Tuesday – Saturday through June 19
Admission: free
www.thepacegallery.com
“Lodestar” slideshow
German-born American artist Kiki Smith has been examining nature, the human body, and, particularly, the role of women in art and society for more than three decades, from her days as a member of the Colab group in the late 1970s through to today, as seen in two strong, powerful shows currently on view in Chelsea and Brooklyn. Inspired by Prudence Punderson’s lovely late-eighteenth-century silk needlepoint “The First, Second, and Last Scene of Mortality,” which depicts three stages of a woman’s life, Smith has created a pair of site-specific installations that center on the life cycle of women from birth to death, a compelling celebration of creative inspiration and innate spirituality. At the Pace Gallery in Chelsea, “Lodestar” consists of nearly thirty hand-painted mouth-blown stained-glass panels that tell an abstract narrative of pilgrimage. Smith collaborated with Munich glass atelier Mayer’sche Hofkunstanstalt GmbH-Mayer and Bill Katz, who designed the panels as well as three white benches where people can sit and take in the wonder of it all. Smith’s line drawings are spectacular, particularly one in which a baby’s beautiful head is just entering the world. Smith incorporates such symbols as lightbulbs, birds, and chairs as women proceed from life to death in dramatic opaque panels that can be seen from both sides, as if the past is always present.

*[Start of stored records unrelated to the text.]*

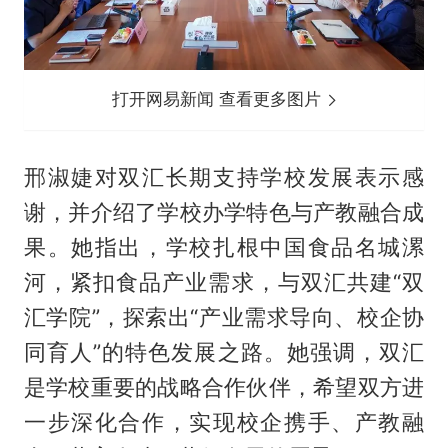
打开网易新闻 查看更多图片
邢淑婕对双汇长期支持学校发展表示感
谢，并介绍了学校办学特色与产教融合成
果。她指出，学校扎根中国食品名城漯
河，紧扣食品产业需求，与双汇共建“双
汇学院”，探索出“产业需求导向、校企协
同育人”的特色发展之路。她强调，双汇
是学校重要的战略合作伙伴，希望双方进
一步深化合作，实现校企携手、产教融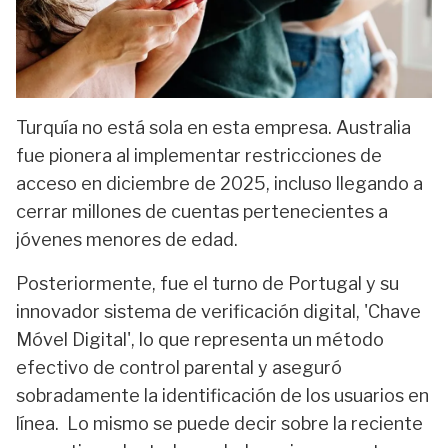
Turquía no está sola en esta empresa. Australia
fue pionera al implementar restricciones de
acceso en diciembre de 2025, incluso llegando a
cerrar millones de cuentas pertenecientes a
jóvenes menores de edad.
Posteriormente, fue el turno de Portugal y su
innovador sistema de verificación digital, 'Chave
Móvel Digital', lo que representa un método
efectivo de control parental y aseguró
sobradamente la identificación de los usuarios en
línea. Lo mismo se puede decir sobre la reciente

The title, “Lodestar,” evokes the guiding North Star as well as the word “motherlode,” paying homage to femininity.
SOJOURN
Brooklyn Museum of Art
200 Eastern Parkway
Wednesday – Sunday through September 12
Suggested contribution: $10 (free first Saturday of the month after 5:00)
718-638-5000
www.brooklynmuseum.org
“Sojourn” slideshow
A related exhibition, “Sojourn,” continues the tale at the Elizabeth A. Sackler Center for Feminist Art at the Brooklyn Museum. Winding around Judy Chicago’s “Dinner Party,” the site-specific installation begins with “Field,” a bronze sculpture of a woman sitting on a chair, holding up her hand as if telling the viewer to proceed at their own risk. Divided into small roomlike segments, “Sojourn” features lifesize bronze sculptures, pencil and ink drawings on fragile Nepal paper, hanging lightbulbs and aluminum constructions, and even a wooden casket. The works feature such titles as “Messenger,” “Visitation,” “Annunciation,” “The Leaving,” and “I put aside myself that there was room enough to enter,” with several drawings the same as those seen at the Pace Gallery. In addition, Smith has added oil paintings, an embroidery, a projected video, and haunting, ghostlike papier-mâché figures to two rooms and the staircase of the Major Henry Trippe House, part of the museum’s outstanding period rooms in the Decorative Arts Galleries, once again evoking the past alongside the present. Taken together, “Lodestar” and “Sojourn” mark a major step forward in the career of one of America’s most important artists, a must-see pilgrimage well worth the journey.